=== Begin Enclosure ===
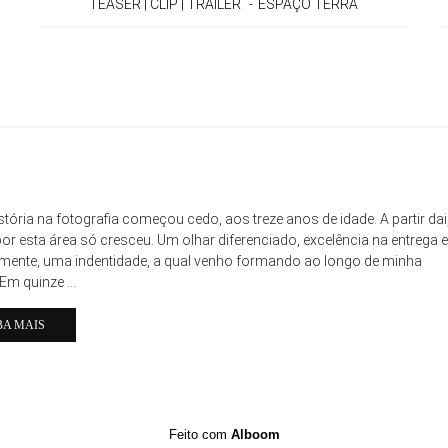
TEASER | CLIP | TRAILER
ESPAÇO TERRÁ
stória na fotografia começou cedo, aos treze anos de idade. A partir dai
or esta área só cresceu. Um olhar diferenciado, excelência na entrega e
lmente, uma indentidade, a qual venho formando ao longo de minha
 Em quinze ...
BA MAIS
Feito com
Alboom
=== End Enclosure ===
**Task instructions:** What is needed is an exact reproduction of the data, pictures excluded.

**Exercise answer:**
TEASER | CLIP | TRAILER
ESPAÇO TERRÁ
stória na fotografia começou cedo, aos treze anos de idade. A partir dai
or esta área só cresceu. Um olhar diferenciado, excelência na entrega e
lmente, uma indentidade, a qual venho formando ao longo de minha
 Em quinze ...
BA MAIS
Feito com
Alboom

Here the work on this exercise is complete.